**TASK STATEMENT**:
First find the line containing "Метални елеме" in the data, then set it down exactly along with every line after it, through the last.

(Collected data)
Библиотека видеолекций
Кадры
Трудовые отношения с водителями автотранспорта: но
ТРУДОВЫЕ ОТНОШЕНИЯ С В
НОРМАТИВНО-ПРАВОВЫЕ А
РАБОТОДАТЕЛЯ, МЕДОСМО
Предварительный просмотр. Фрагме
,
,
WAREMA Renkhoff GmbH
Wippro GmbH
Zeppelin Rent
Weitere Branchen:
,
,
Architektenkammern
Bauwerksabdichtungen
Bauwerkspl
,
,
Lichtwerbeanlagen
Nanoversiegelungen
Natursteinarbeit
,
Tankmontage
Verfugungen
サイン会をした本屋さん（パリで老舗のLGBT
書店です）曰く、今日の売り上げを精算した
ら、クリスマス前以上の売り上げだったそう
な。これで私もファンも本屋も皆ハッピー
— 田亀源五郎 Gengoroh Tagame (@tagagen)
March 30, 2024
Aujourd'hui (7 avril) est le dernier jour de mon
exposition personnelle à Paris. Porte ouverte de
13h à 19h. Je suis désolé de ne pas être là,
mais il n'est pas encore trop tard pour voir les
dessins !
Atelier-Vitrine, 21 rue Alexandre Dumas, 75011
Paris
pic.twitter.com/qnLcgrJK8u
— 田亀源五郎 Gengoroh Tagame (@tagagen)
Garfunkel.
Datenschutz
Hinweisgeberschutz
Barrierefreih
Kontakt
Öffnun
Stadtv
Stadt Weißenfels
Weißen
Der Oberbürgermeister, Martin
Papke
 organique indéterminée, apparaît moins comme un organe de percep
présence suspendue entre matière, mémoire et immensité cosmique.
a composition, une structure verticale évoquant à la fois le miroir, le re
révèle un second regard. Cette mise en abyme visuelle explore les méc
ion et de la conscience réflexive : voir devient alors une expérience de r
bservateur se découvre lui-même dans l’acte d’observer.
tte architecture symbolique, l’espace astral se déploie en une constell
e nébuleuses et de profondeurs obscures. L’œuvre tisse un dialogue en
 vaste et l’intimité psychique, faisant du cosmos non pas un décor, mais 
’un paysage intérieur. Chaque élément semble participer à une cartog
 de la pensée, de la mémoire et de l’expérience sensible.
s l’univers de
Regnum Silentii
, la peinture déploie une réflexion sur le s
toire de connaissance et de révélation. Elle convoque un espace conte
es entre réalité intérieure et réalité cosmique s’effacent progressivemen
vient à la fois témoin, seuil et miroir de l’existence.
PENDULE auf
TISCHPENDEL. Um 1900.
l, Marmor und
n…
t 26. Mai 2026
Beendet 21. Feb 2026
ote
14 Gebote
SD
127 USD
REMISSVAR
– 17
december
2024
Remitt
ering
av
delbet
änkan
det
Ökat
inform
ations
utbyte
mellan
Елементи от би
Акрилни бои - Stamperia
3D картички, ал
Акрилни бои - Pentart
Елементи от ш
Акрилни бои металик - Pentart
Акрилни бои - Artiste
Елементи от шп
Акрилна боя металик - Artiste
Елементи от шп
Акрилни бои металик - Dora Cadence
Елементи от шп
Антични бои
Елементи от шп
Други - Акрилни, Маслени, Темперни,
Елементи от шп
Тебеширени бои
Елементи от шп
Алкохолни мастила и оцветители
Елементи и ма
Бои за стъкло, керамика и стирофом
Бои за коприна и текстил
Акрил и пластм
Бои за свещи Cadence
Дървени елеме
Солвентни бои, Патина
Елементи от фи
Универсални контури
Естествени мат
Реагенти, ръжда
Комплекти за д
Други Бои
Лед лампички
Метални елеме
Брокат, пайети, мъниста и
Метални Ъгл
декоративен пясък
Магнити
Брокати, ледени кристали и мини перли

**ANSWER SECTION**:
Метални елеме
Брокат, пайети, мъниста и
Метални Ъгл
декоративен пясък
Магнити
Брокати, ледени кристали и мини перли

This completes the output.